Superhero movies are a large part of Hollywood, and they have been for most of the 21st century, but they’ve never quite managed to break through at the Academy Awards. Naturally, they’re recognized in a few of the technical categories, but when it comes to the more prominent awards, the highest achievement thus far has been Heath Ledger’s posthumous Best Supporting Actor Oscar for The Dark Knight, a film that was shut out of the Best Director and Best Picture race.

But Hollywood is changing, and more importantly, the Academy is changing. There’s been a huge influx of new members, and it’s possible they might be more open-minded. So perhaps it’s no surprised that Variety is reporting that Warner Bros., a studio that managed to get 10 Oscar nominations and six wins for their summer action movie Mad Max: Fury Road, are aiming to get Wonder Woman into the race.


Image via Warner Bros.

According to Variety, Warner Bros. is banking on a younger, more diverse Academy to be receptive to an Oscar campaign in favor of getting nominations for Best Picture and Best Director for Patty Jenkins. If Jenkins is nominated, she’ll be the first woman to receive a nomination for Best Director since 2009 when Kathryn Bigelow won the award for The Hurt Locker.

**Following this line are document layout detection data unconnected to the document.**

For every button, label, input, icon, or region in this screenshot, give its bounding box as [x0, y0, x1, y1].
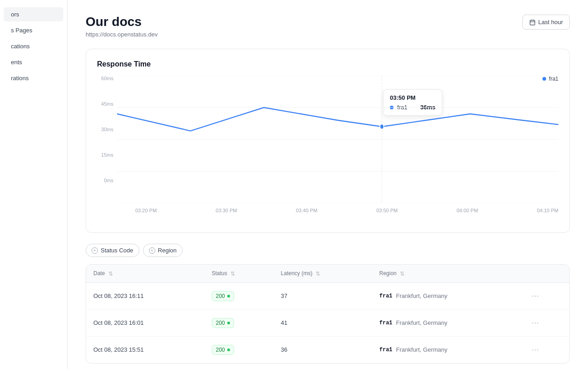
y-label-30: 30ms: [97, 127, 113, 132]
cell-latency-0: 37: [274, 282, 372, 309]
x-label-3: 03:50 PM: [376, 208, 398, 213]
cell-region-0: fra1 Frankfurt, Germany: [372, 282, 523, 309]
y-label-60: 60ms: [97, 76, 113, 81]
status-code-filter-label: Status Code: [101, 247, 133, 254]
sidebar: ors s Pages cations ents rations: [0, 0, 67, 369]
sort-icon-region: ⇅: [400, 271, 404, 277]
status-code-filter-button[interactable]: + Status Code: [86, 244, 139, 257]
region-name-2: Frankfurt, Germany: [396, 346, 448, 353]
sidebar-item-integrations[interactable]: rations: [4, 71, 63, 85]
main-content: Our docs https://docs.openstatus.dev Las…: [67, 0, 588, 369]
chart-container: fra1 03:50 PM fra1 36ms 0ms 15ms 30ms 45…: [97, 76, 558, 221]
status-dot-0: [227, 295, 230, 297]
col-date[interactable]: Date ⇅: [86, 265, 205, 282]
more-button-2[interactable]: ···: [530, 344, 541, 356]
table-row: Oct 08, 2023 15:51 200 36 fra1 Frankfurt…: [86, 336, 569, 363]
x-label-0: 03:20 PM: [135, 208, 157, 213]
status-dot-1: [227, 322, 230, 324]
plus-icon-status: +: [92, 247, 98, 254]
sort-icon-status: ⇅: [230, 271, 235, 277]
table-header: Date ⇅ Status ⇅ Latency (ms) ⇅ Region ⇅: [86, 265, 569, 282]
sidebar-item-notifications[interactable]: cations: [4, 39, 63, 53]
col-region[interactable]: Region ⇅: [372, 265, 523, 282]
chart-svg: [117, 76, 558, 203]
calendar-icon: [529, 19, 536, 26]
col-actions: [522, 265, 569, 282]
cell-status-2: 200: [205, 336, 274, 363]
sidebar-item-status-pages[interactable]: s Pages: [4, 23, 63, 37]
status-badge-2: 200: [212, 345, 234, 355]
svg-point-10: [380, 124, 384, 129]
x-label-1: 03:30 PM: [215, 208, 237, 213]
sort-icon-date: ⇅: [108, 271, 113, 277]
region-code-0: fra1: [379, 293, 393, 299]
status-badge-1: 200: [212, 318, 234, 328]
y-label-15: 15ms: [97, 152, 113, 158]
region-filter-label: Region: [158, 247, 177, 254]
col-latency[interactable]: Latency (ms) ⇅: [274, 265, 372, 282]
cell-actions-1: ···: [522, 309, 569, 336]
cell-status-0: 200: [205, 282, 274, 309]
region-name-1: Frankfurt, Germany: [396, 319, 448, 326]
region-name-0: Frankfurt, Germany: [396, 292, 448, 299]
response-time-chart-card: Response Time fra1 03:50 PM fra1 36ms: [86, 49, 570, 233]
cell-region-2: fra1 Frankfurt, Germany: [372, 336, 523, 363]
region-code-2: fra1: [379, 347, 393, 353]
status-badge-0: 200: [212, 291, 234, 301]
sort-icon-latency: ⇅: [316, 271, 320, 277]
col-status[interactable]: Status ⇅: [205, 265, 274, 282]
page-title: Our docs: [86, 15, 158, 29]
y-label-0: 0ms: [97, 178, 113, 183]
more-button-1[interactable]: ···: [530, 317, 541, 329]
table-row: Oct 08, 2023 16:01 200 41 fra1 Frankfurt…: [86, 309, 569, 336]
time-filter-button[interactable]: Last hour: [522, 15, 570, 30]
cell-date-1: Oct 08, 2023 16:01: [86, 309, 205, 336]
chart-title: Response Time: [97, 60, 558, 68]
sidebar-item-incidents[interactable]: ents: [4, 55, 63, 69]
cell-status-1: 200: [205, 309, 274, 336]
data-table: Date ⇅ Status ⇅ Latency (ms) ⇅ Region ⇅: [86, 264, 570, 364]
sidebar-item-monitors[interactable]: ors: [4, 7, 63, 21]
plus-icon-region: +: [149, 247, 155, 254]
table-row: Oct 08, 2023 16:11 200 37 fra1 Frankfurt…: [86, 282, 569, 309]
cell-actions-0: ···: [522, 282, 569, 309]
page-header: Our docs https://docs.openstatus.dev Las…: [86, 15, 570, 38]
region-filter-button[interactable]: + Region: [143, 244, 183, 257]
x-label-5: 04:10 PM: [537, 208, 558, 213]
y-axis: 0ms 15ms 30ms 45ms 60ms: [97, 76, 113, 185]
cell-latency-2: 36: [274, 336, 372, 363]
cell-latency-1: 41: [274, 309, 372, 336]
cell-region-1: fra1 Frankfurt, Germany: [372, 309, 523, 336]
x-label-4: 04:00 PM: [457, 208, 478, 213]
table-body: Oct 08, 2023 16:11 200 37 fra1 Frankfurt…: [86, 282, 569, 363]
y-label-45: 45ms: [97, 101, 113, 107]
cell-date-2: Oct 08, 2023 15:51: [86, 336, 205, 363]
cell-actions-2: ···: [522, 336, 569, 363]
page-header-text: Our docs https://docs.openstatus.dev: [86, 15, 158, 38]
region-code-1: fra1: [379, 320, 393, 326]
page-subtitle: https://docs.openstatus.dev: [86, 31, 158, 38]
status-dot-2: [227, 348, 230, 351]
x-axis: 03:20 PM 03:30 PM 03:40 PM 03:50 PM 04:0…: [117, 206, 558, 213]
filter-bar: + Status Code + Region: [86, 244, 570, 257]
svg-rect-0: [530, 20, 535, 25]
results-table: Date ⇅ Status ⇅ Latency (ms) ⇅ Region ⇅: [86, 265, 569, 363]
x-label-2: 03:40 PM: [296, 208, 317, 213]
chart-inner: 0ms 15ms 30ms 45ms 60ms: [97, 76, 558, 213]
cell-date-0: Oct 08, 2023 16:11: [86, 282, 205, 309]
more-button-0[interactable]: ···: [530, 290, 541, 302]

It will be interesting to see how it all shakes out, especially since Warner Bros. isn’t hurting for Oscar contenders. Dunkirk has also been a massive success, and they’ll be pushing that movie as well in the awards season. Additionally, if Blade Runner 2049 is a hit, I can see Warners trying to push that movie as well.

If you think Wonder Woman is a longshot, keep in mind that it’s a huge box office success (it’s the biggest hit of the summer and will likely land in the Top 5 highest-grossing movies of the year), and it’s got a 92% fresh rating on Rotten Tomatoes. Additionally, right now the only movie that’s pretty much a lock for a Best Picture nomination is Get Out, a horror film made for $5 million.

The rules of the Oscar game are changing, and Weinstein Company-approved “prestige” pictures aren’t the shoo-ins they once were. While we’ll certainly have a better sense of the Oscar race once festival season kicks into gear, Wonder Woman is a solid bet for Warner Bros., and I’m interested to see their campaign.